Una pequeña gota de sudor que caía por la espalda peldaño a peldaño hasta conformar la columna que ergía aquel estandarte de pura feminidad. El pelo suelto, deshecho y caótico como si ya sus yemas hubiesen desenmarañado todas sus locas aventuras y pudiesen descifrar hacia qué lado iban a despuntar. Los labios entreabiertos, a la espera de una pregunta, confabulando por una sonrisa; acertijos enrevesados en la lengua escondidos bajo el manto de  la cristalina saliva; quizás y solo quizás..sentimientos inesperados, sinceridad a quemarropa esperando salir y hechar a volar llenando, aquel pequeño nido de dientes perlados, de plumas.
Quiso mirar a sus ojos, pero tan solo bordeó las mejillas sonrosadas hasta perserse por el tambolireante cuello. Y en su nerviosismo encontró tranquilidad, como si una mano se tornase enlazada a la suya, un dulce apretón que le volvió en sí.
Una suave melodía perturbaba el silencio. Con ella siempre había música, era una necesidad, como si se tratase de una gran diva con un listado de exigencias, y antes que el propio aire..necesitaba silenciar aquel mutis eterno que parecía inquietarle.
Y entonces apreció aquellas dos grandes orbes, dos astros por descubrir fijos en él. Interrogantes y curiosos, viejos narradores de una historia que había caído en el olvido, pero que seguía siendo propia y no por ello menos dolida. Aquella mirada le atrapaba mientras sus pasos se oían lejanos cuando su mente ya la poseía.

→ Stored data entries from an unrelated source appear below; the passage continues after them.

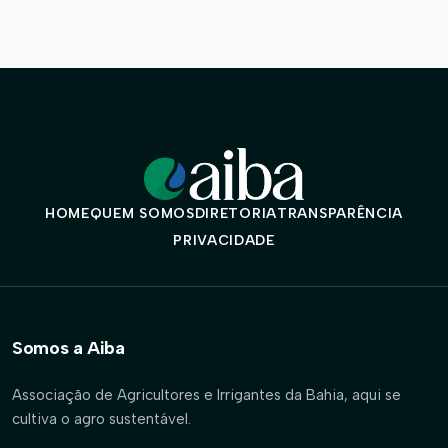
HOME
QUEM SOMOS
DIRETORIA
TRANSPARÊNCIA
PRIVACIDADE
Somos a Aiba
Associação de Agricultores e Irrigantes da Bahia, aqui se
cultiva o agro sustentável.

Por qué era tan estúpido de no haberse dado cuenta de que no necesitaba apreciar en la lejanía cuando veía..sino aprender a sentirlo y agradecerlo. Ambos seguramente se planteaban lo mismo mientras la distancia se acortaba y el pulso pregonaba algo que no sabían bien cuando había empezado pero que se había vuelto una necesidad.

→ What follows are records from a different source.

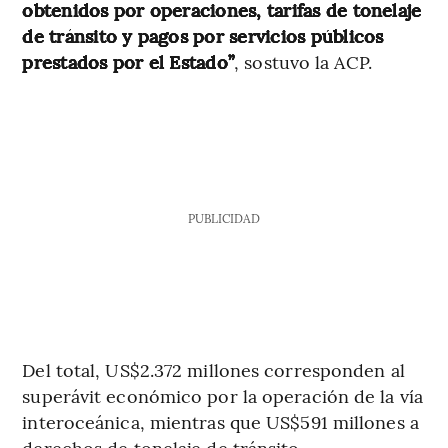
obtenidos por operaciones, tarifas de tonelaje
de tránsito y pagos por servicios públicos
prestados por el Estado”
, sostuvo la ACP.
PUBLICIDAD
Del total, US$2.372 millones corresponden al
superávit económico por la operación de la vía
interoceánica, mientras que US$591 millones a
derechos de tonelaje de tránsito.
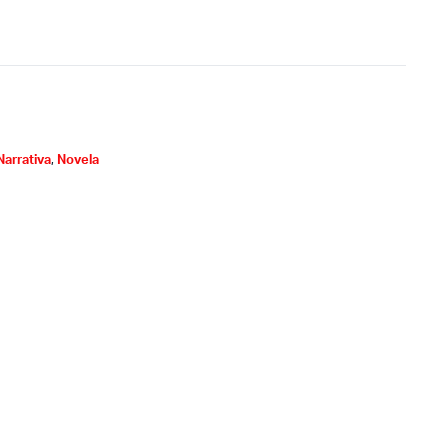
Narrativa
,
Novela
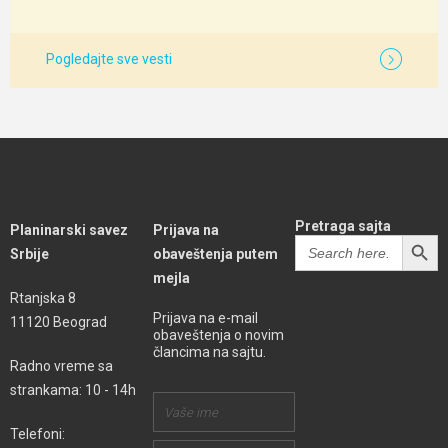
Pogledajte sve vesti
Pretraga sajta
Planinarski savez
Prijava na
SEARCH BUTT
Search
Srbije
obaveštenja putem
for:
mejla
Rtanjska 8
Prijava na e-mail
11120 Beograd
obaveštenja o novim
člancima na sajtu.
Radno vreme sa
strankama: 10 - 14h
Telefoni:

Sobre aquella colcha posaba su cuerpo vibrando, encendido, un mar sin descubrir cuyo oleaje no respetaba ninguna norma, solo engullía sin más, plagado de sirenas en cada recobeco de piel y calidez.  Sobre aquella ladera de pequeñas proporciones ella se tendía y le miraba, y el miedo se difuminaba con la intensidad de las emociones. Y sin gesto alguno, sin mediar palabra, simplemente ella...ella le invitaba a él a perderse y reencontrarse, a encontrar algún significado que explicase aquello que no sabían nombrar.